I have attempted as faithfully as possible to provide the tribal identities of the Round Valley Indian population. In the case of a bi- or tri-tribal ethnicity, I use a hyphen to combine the tribal heritages of that person. However, it was difficult to always do so. Early twentieth-century censuses from Round Valley lumped together certain tribal groups. For instance, the Pit River and Nomlacki and the Yuki and Wailacki were listed on the same census, making an accurate identification of their ethnicity problematic. Thus, I have designated the uncertain tribal heritage with a slash. Finally, careful readers will note that I use alternative spellings of some tribal names in this book. I use the spellings from the tribal seals of the Round Valley Indian Tribes (for example, Nomlacki rather than Nomlaki, Wailacki rather than Wailaki, and Concow rather than Konkow) in order to produce a book that will be understood by the Round Valley Indian Community.
acknowledgments
As I bring this book to completion, I find that it is true that work does not exist without a strong community.

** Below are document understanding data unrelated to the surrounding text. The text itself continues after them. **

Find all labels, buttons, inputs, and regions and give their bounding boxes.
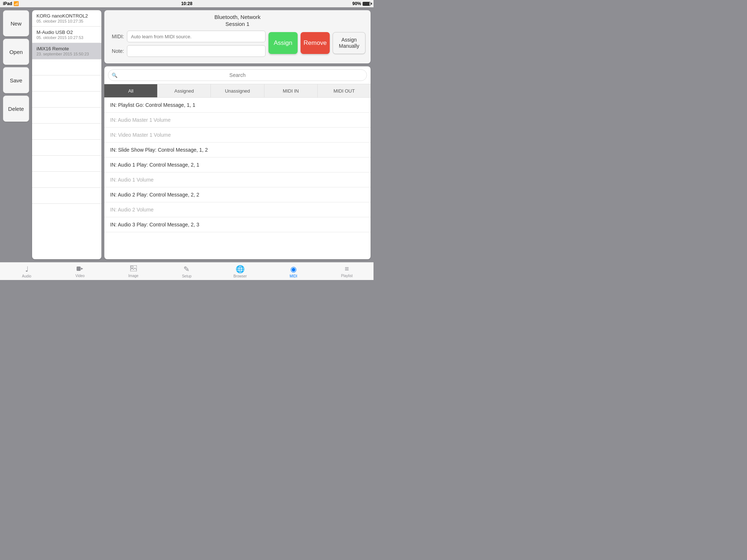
sessions-panel: KORG nanoKONTROL2 05. oktober 2015 10:27… — [32, 10, 101, 259]
tab-midi-out[interactable]: MIDI OUT — [318, 84, 371, 97]
assign-button[interactable]: Assign — [268, 32, 298, 54]
midi-tab-label: MIDI — [290, 274, 297, 278]
playlist-label: Playlist — [341, 274, 353, 278]
midi-item-3[interactable]: IN: Slide Show Play: Control Message, 1,… — [104, 143, 371, 158]
setup-icon: ✎ — [183, 265, 190, 273]
device-label: iPad — [3, 1, 12, 6]
search-wrapper: 🔍 — [108, 69, 367, 81]
midi-item-7[interactable]: IN: Audio 2 Volume — [104, 202, 371, 217]
tab-all[interactable]: All — [104, 84, 158, 97]
svg-marker-1 — [81, 268, 83, 270]
session-item-2[interactable]: iMiX16 Remote 23. september 2015 15:50:2… — [32, 43, 101, 59]
session-date-0: 05. oktober 2015 10:27:35 — [36, 19, 97, 23]
note-label: Note: — [109, 48, 124, 54]
midi-icon: ◉ — [290, 265, 297, 273]
header-card: Bluetooth, Network Session 1 MIDI: Note:… — [104, 10, 371, 63]
right-panel: Bluetooth, Network Session 1 MIDI: Note:… — [104, 10, 371, 259]
svg-rect-0 — [77, 267, 81, 271]
delete-button[interactable]: Delete — [3, 96, 29, 122]
battery-label: 90% — [352, 1, 361, 6]
action-buttons: Assign Remove Assign Manually — [268, 32, 365, 54]
midi-item-0[interactable]: IN: Playlist Go: Control Message, 1, 1 — [104, 98, 371, 113]
session-name-0: KORG nanoKONTROL2 — [36, 13, 97, 19]
session-empty-6 — [32, 156, 101, 172]
assign-manually-button[interactable]: Assign Manually — [333, 32, 365, 54]
tab-midi-in[interactable]: MIDI IN — [264, 84, 318, 97]
tab-video[interactable]: Video — [53, 262, 107, 280]
status-right: 90% — [352, 1, 371, 6]
time-label: 10:28 — [181, 1, 193, 6]
session-item-0[interactable]: KORG nanoKONTROL2 05. oktober 2015 10:27… — [32, 10, 101, 27]
open-button[interactable]: Open — [3, 39, 29, 65]
audio-icon: ♩ — [25, 265, 28, 273]
midi-panel: 🔍 All Assigned Unassigned MIDI IN MIDI O… — [104, 66, 371, 259]
session-date-1: 05. oktober 2015 10:27:53 — [36, 35, 97, 40]
audio-label: Audio — [22, 274, 31, 278]
midi-item-6[interactable]: IN: Audio 2 Play: Control Message, 2, 2 — [104, 187, 371, 202]
tab-image[interactable]: Image — [107, 262, 160, 280]
setup-label: Setup — [182, 274, 191, 278]
midi-list: IN: Playlist Go: Control Message, 1, 1 I… — [104, 98, 371, 259]
image-label: Image — [128, 274, 139, 278]
session-date-2: 23. september 2015 15:50:23 — [36, 52, 97, 56]
search-icon: 🔍 — [112, 73, 117, 78]
sidebar-buttons: New Open Save Delete — [3, 10, 29, 259]
tab-browser[interactable]: 🌐 Browser — [213, 262, 267, 280]
session-empty-5 — [32, 140, 101, 156]
playlist-icon: ≡ — [345, 265, 349, 273]
search-input[interactable] — [108, 69, 367, 81]
session-name-2: iMiX16 Remote — [36, 46, 97, 51]
tab-playlist[interactable]: ≡ Playlist — [320, 262, 374, 280]
video-label: Video — [76, 274, 85, 278]
header-subtitle: Session 1 — [109, 21, 365, 27]
session-empty-3 — [32, 108, 101, 124]
midi-item-8[interactable]: IN: Audio 3 Play: Control Message, 2, 3 — [104, 217, 371, 232]
header-title: Bluetooth, Network — [109, 14, 365, 20]
image-icon — [130, 265, 137, 273]
midi-item-2[interactable]: IN: Video Master 1 Volume — [104, 128, 371, 143]
assign-manually-line2: Manually — [339, 43, 359, 49]
midi-item-1[interactable]: IN: Audio Master 1 Volume — [104, 113, 371, 128]
save-button[interactable]: Save — [3, 67, 29, 93]
tab-unassigned[interactable]: Unassigned — [211, 84, 264, 97]
status-bar: iPad 📶 10:28 90% — [0, 0, 374, 7]
status-left: iPad 📶 — [3, 1, 19, 6]
filter-tabs: All Assigned Unassigned MIDI IN MIDI OUT — [104, 84, 371, 98]
wifi-icon: 📶 — [13, 1, 19, 6]
svg-rect-3 — [131, 266, 133, 268]
session-empty-0 — [32, 59, 101, 75]
session-empty-2 — [32, 92, 101, 108]
tab-midi[interactable]: ◉ MIDI — [267, 262, 320, 280]
tab-setup[interactable]: ✎ Setup — [160, 262, 213, 280]
midi-item-4[interactable]: IN: Audio 1 Play: Control Message, 2, 1 — [104, 158, 371, 172]
session-item-1[interactable]: M-Audio USB O2 05. oktober 2015 10:27:53 — [32, 27, 101, 43]
browser-label: Browser — [233, 274, 247, 278]
browser-icon: 🌐 — [236, 265, 245, 273]
tab-assigned[interactable]: Assigned — [158, 84, 211, 97]
note-input[interactable] — [127, 45, 266, 57]
midi-input[interactable] — [127, 31, 266, 42]
main-layout: New Open Save Delete KORG nanoKONTROL2 0… — [0, 7, 374, 262]
midi-label: MIDI: — [109, 34, 124, 39]
assign-manually-line1: Assign — [341, 37, 357, 43]
session-empty-1 — [32, 75, 101, 92]
session-empty-8 — [32, 188, 101, 204]
session-name-1: M-Audio USB O2 — [36, 30, 97, 35]
session-empty-7 — [32, 172, 101, 188]
remove-button[interactable]: Remove — [301, 32, 330, 54]
midi-row: MIDI: — [109, 31, 266, 42]
new-button[interactable]: New — [3, 10, 29, 36]
video-icon — [77, 265, 83, 273]
tab-audio[interactable]: ♩ Audio — [0, 262, 53, 280]
battery-icon — [363, 2, 371, 6]
session-empty-4 — [32, 124, 101, 140]
tab-bar: ♩ Audio Video Image ✎ Setup 🌐 Browser ◉ … — [0, 262, 374, 280]
note-row: Note: — [109, 45, 266, 57]
search-container: 🔍 — [104, 66, 371, 84]
midi-item-5[interactable]: IN: Audio 1 Volume — [104, 172, 371, 187]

James Bequette, a teacher, friend, and colleague, cultivated my interest in writing. I hope that this finished product reflects his hard work. Nancy Fischer offered me a place to study during frequent trips home. At the University of Notre Dame, Thomas Blantz, Gregory Dowd, and Thomas Pierce sparked my curiosity in history and helped me get into graduate school. At the University of Oklahoma, Robert Griswold, Paul Gilje, R. Warren Metcalf, and Terry Rugeley taught me so much about being a historian and a teacher. I also thank my graduate student colleagues at the University of Oklahoma, especially S. Matthew Despain, Linda English, Brian Frehner, Sarah Janda, and David Loving. Brad Raley was among the first people I met at the University of Oklahoma. I genuinely thank him for his friendship at the university, for the morning coffee, and for his support when I left Oklahoma. I worry about his taste in football teams, and I really did not appreciate his mocking tone when Laramies annual September snowstorm arrived. But he has been a fantastic friend and colleague. At the University of Wyoming, Judith Antell, Adrian Bantjes, Michael Brose, Marianne Kamp, David Messenger, Mark Potter, Philip Roberts, Ronald Schultz, and Kristine Utterback made the History Department and the American Indian studies program hospitable places to work. Thanks also to Leif Cawley, Douglas Johnson, and Becky Riley for managing the History Department. I have also had the opportunity to think about and discuss American Indian history with the following graduate students: Brandi Hilton-Hagemann, Catherine Lucignani, Matthew McIntosh, Karl Snyder, Julie Stidolph, and Skott Vigil. It has been my joy as a teacher to watch my students develop as scholars and friends. I thank Jeff Means for reading this manuscript and offering excellent advice. Peg Garner provided extremely helpful editorial advice and was an enthusiastic audience for the book. Thanks to Edward Janak and Cheryl Wells for making Laramie a livable place and this book a better product.